Sie lachte. Ein vermauerter Garten, in den man eindringt? Das war eine jugendliche Unternehmung und hatte Reiz. Luise gab ihre Antwort, indem sie sagte: »Wir treffen uns zum Abendessen im alten Hotel auf der Veranda mit dem Blick ins Taubertal, nicht wahr?«

Menard sah ihnen nach, rief plötzlich: »Oder am Bahnhof. Bin ich nicht im Hotel, so habe ich noch Besuch bei meinem Bekannten, dem Stadtkantor, gemacht.«

Menard blinzelte in die Sonne. Was könnte der Höchheim von Luise wollen? Etwas Ernsthaftes? Er stieß den dicken, modischen Stock aufs Pflaster. Nun, warum sollten die beiden nicht eine Gartenpartie miteinander machen? Vielleicht kam dabei heraus, daß Luise die Höchheims einladen konnte – –

Julius und Luise schritten rasch aus, als fühlten sie noch Blicke im Rücken. Er nahm den Rhythmus ihres Gehens an, ward beschwingt, lachte: »Man tut dergleichen immer nur an einem fremden Ort. In Würzburg gäbe es genug Weinbergmauern.«

Er plauderte in seiner überstürzten Weise allerlei heraus: von Weinbergsmauern am Genfer See, am Thuner See, um Heidelberg.

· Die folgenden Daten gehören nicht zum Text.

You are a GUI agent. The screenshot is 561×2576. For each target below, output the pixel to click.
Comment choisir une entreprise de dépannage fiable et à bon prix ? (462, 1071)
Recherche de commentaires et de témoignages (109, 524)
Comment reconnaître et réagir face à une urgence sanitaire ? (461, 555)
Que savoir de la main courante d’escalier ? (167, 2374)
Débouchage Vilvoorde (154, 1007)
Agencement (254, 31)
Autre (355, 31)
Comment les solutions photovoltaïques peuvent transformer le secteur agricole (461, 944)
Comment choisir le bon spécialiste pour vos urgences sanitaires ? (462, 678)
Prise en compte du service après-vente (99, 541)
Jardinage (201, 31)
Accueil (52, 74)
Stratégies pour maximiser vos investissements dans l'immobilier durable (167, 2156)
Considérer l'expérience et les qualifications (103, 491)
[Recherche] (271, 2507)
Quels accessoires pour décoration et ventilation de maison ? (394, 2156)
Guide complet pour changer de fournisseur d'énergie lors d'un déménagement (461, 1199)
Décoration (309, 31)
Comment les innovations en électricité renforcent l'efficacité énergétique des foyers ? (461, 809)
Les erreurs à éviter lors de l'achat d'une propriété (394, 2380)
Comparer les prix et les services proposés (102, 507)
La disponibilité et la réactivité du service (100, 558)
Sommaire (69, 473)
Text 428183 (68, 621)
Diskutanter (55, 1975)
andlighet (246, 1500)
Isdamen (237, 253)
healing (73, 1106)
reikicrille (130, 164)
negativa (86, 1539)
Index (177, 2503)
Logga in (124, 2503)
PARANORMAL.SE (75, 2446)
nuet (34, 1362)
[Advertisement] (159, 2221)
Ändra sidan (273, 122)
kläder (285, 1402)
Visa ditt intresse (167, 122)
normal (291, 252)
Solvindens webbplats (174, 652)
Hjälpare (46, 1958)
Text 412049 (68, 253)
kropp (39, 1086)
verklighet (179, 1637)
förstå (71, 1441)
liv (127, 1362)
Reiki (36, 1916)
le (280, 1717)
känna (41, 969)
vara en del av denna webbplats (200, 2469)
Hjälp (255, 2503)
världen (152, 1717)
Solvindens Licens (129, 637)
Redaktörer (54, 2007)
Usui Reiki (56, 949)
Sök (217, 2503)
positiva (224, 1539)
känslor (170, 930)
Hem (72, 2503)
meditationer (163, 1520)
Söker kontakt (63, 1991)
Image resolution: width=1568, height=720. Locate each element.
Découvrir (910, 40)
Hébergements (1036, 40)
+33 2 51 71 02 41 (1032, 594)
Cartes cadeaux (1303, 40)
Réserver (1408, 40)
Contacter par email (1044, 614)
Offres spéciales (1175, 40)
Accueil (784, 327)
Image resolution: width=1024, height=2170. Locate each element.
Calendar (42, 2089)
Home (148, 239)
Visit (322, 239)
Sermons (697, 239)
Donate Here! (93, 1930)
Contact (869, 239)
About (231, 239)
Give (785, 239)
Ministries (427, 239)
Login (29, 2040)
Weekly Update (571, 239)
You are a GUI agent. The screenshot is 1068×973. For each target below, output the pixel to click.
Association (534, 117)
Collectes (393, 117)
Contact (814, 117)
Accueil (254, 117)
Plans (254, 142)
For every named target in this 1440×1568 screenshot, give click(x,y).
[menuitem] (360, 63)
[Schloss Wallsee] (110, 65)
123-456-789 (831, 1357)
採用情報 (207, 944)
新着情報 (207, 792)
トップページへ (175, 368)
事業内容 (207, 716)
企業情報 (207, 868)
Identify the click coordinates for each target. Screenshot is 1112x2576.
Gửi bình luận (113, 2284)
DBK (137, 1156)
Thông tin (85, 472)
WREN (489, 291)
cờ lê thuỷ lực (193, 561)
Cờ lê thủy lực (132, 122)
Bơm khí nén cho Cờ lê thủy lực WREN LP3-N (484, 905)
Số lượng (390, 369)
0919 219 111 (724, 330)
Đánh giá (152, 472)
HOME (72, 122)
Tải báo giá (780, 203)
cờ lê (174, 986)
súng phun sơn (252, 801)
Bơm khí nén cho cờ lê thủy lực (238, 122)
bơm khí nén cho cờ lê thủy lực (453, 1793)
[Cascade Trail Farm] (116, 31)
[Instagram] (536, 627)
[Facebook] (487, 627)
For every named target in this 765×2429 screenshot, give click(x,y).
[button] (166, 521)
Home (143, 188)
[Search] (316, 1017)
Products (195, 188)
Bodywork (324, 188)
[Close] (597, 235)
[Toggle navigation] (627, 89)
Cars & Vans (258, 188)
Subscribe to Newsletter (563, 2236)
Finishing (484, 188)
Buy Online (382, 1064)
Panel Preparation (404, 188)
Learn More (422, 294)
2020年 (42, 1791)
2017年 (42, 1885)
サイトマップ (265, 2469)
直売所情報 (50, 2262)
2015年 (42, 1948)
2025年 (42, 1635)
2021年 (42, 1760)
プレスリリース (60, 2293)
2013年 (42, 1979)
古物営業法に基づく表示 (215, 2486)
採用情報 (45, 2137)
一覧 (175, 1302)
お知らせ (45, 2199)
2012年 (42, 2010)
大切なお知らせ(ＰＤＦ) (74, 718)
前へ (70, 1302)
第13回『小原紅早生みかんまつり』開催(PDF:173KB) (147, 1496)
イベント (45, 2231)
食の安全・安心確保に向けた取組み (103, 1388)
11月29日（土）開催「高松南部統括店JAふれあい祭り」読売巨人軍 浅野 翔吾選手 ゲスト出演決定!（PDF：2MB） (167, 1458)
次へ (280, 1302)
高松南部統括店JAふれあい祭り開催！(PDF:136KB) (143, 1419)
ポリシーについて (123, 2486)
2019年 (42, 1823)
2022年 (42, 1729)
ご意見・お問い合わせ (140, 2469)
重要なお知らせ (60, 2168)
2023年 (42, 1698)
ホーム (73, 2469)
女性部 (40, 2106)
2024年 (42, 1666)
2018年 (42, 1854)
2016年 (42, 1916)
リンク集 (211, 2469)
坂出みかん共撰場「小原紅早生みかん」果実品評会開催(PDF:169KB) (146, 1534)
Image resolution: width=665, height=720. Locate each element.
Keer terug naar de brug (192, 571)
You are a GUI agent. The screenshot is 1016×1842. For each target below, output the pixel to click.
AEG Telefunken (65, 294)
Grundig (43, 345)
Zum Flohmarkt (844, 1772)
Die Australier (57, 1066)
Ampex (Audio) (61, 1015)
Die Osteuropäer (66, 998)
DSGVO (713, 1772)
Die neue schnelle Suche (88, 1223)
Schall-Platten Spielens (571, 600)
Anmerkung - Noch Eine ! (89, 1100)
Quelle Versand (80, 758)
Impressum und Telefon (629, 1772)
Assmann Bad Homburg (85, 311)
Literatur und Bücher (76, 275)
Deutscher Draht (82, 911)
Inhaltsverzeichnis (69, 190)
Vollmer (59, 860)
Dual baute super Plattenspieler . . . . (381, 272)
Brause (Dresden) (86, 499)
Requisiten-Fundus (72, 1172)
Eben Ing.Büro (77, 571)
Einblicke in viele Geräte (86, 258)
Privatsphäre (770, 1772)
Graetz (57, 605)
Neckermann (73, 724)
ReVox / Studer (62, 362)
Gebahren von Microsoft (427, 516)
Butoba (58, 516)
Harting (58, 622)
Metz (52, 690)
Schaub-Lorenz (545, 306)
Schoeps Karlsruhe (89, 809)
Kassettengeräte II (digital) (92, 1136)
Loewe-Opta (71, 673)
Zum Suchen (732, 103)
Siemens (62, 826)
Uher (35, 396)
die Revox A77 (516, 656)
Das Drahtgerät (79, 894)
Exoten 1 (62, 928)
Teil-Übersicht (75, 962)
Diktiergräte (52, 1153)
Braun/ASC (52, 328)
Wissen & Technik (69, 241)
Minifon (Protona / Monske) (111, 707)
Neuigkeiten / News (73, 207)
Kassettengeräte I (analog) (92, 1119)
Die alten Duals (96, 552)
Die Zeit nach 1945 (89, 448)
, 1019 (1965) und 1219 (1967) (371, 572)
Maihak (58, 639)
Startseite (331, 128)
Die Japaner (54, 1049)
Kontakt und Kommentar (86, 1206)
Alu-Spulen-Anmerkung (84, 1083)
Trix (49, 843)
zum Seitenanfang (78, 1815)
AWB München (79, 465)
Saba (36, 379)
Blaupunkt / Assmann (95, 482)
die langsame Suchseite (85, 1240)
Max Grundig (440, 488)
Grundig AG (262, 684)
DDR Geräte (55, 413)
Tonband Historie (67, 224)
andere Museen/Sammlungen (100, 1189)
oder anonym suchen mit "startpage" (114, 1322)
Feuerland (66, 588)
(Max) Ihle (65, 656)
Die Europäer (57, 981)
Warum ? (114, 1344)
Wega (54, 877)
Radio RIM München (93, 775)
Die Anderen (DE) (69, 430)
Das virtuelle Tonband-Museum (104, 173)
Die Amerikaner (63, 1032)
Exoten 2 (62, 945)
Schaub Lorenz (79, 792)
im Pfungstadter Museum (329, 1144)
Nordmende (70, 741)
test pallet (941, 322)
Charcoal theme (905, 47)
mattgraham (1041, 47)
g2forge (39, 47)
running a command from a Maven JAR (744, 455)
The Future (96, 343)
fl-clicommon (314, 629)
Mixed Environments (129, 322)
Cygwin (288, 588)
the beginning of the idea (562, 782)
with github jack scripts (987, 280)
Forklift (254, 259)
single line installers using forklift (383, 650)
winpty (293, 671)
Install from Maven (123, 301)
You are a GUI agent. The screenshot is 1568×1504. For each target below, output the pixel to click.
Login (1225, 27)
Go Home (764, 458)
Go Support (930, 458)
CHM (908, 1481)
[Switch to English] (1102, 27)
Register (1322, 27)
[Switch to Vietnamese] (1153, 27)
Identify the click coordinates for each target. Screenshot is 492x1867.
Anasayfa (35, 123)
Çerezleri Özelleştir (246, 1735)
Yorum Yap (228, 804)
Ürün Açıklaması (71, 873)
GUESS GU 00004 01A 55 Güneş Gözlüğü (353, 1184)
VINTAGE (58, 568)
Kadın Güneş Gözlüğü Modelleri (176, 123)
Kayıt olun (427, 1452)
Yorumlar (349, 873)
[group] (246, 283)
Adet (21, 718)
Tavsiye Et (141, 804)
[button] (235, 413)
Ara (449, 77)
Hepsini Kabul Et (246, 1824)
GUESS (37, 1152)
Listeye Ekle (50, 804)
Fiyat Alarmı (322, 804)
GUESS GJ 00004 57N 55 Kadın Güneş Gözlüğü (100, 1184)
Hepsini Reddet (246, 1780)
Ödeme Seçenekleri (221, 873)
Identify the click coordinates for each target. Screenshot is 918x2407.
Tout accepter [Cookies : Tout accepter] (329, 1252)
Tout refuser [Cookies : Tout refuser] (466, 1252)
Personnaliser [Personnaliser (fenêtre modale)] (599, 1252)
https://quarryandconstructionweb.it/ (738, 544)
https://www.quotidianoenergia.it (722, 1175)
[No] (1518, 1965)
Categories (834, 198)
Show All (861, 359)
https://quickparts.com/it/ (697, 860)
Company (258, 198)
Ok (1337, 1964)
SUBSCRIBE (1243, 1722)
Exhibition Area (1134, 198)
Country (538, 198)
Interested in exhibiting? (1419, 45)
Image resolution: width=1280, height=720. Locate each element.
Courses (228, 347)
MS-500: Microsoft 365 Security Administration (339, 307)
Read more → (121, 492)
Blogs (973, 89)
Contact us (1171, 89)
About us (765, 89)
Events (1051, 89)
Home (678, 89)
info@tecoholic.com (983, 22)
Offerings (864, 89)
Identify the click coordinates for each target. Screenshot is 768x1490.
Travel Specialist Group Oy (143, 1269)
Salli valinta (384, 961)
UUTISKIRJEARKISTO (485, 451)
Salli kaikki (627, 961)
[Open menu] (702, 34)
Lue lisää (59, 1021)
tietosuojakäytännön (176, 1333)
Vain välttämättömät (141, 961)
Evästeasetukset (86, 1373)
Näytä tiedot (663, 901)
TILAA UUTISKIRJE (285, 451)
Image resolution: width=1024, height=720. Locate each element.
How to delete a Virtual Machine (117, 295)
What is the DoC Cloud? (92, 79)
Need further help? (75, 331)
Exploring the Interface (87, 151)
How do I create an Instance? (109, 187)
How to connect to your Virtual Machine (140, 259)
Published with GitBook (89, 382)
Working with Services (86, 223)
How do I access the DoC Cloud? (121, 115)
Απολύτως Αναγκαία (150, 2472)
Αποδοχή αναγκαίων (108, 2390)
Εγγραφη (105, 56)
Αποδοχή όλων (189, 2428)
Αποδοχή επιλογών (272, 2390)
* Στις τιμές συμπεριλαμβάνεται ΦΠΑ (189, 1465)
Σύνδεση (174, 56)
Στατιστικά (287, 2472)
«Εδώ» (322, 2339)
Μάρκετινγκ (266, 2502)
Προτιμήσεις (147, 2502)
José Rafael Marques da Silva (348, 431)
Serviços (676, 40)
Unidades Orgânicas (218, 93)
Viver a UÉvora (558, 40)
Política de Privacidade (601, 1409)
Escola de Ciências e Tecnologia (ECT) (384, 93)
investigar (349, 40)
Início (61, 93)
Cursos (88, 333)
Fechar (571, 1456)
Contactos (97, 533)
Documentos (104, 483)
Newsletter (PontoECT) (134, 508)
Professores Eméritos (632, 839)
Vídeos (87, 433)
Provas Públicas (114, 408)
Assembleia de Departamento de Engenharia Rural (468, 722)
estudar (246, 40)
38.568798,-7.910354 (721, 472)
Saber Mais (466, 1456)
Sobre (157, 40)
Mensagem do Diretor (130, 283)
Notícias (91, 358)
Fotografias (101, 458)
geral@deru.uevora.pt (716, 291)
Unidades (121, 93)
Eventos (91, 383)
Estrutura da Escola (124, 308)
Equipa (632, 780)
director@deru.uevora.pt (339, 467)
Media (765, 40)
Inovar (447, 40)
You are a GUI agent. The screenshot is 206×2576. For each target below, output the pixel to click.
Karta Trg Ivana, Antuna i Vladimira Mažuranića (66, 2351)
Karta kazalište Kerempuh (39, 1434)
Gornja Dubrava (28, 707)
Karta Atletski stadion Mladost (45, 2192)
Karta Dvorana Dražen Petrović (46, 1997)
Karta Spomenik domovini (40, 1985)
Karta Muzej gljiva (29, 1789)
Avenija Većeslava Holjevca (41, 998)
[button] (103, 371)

Sie schwieg still dazu, empfand, er war verlegen, war vielleicht dem – Abenteuer, das er suchte, nicht gewachsen. Das gab ihr eine kleine Melancholie. Ein Hauch alter Tage wehte herüber, in denen sie sich gesehnt hatte, mit ihm zu sprechen, aber ihn für zu hochmütig, verschlossen, ganz von andern Dingen erfüllt, empfand.

Ja, Melancholie kam. Wäre sie damals nicht so schüchtern gewesen –

Sie hörte nur halb auf seine Reiseerzählungen hin. Die Erinnerung an ihre alte Schüchternheit reizte sie. Schüchternheit ist das Wissen von falscher Wirkung. Oder: Schüchternheit heißt, nicht den Mut zu der eigenen Ausdrucksfähigkeit zu haben, weil der eigene Geschmack oder das eigene Streben schon über ihr steht. Sie fühlte plötzlich, sie mußte in Höchheims Nähe noch heute gegen ein vormaliges Selbst ankämpfen. Weder sie, noch ihr Bruder waren noch die an kleinstädtischen Manieren leidenden Halbwüchsigen von einst. Sie hatten längst den Schritt in geistige und gesellschaftliche Freiheit getan und waren auch als Persönlichkeiten da, wohin sie als Intellektuelle gehörten.

Dieser Spaziergang kommt zu spät, dachte sie – und schalt sich zugleich: habe ich denn auch heute noch nicht die Fähigkeit, einen Augenblick, eine Stunde zu genießen?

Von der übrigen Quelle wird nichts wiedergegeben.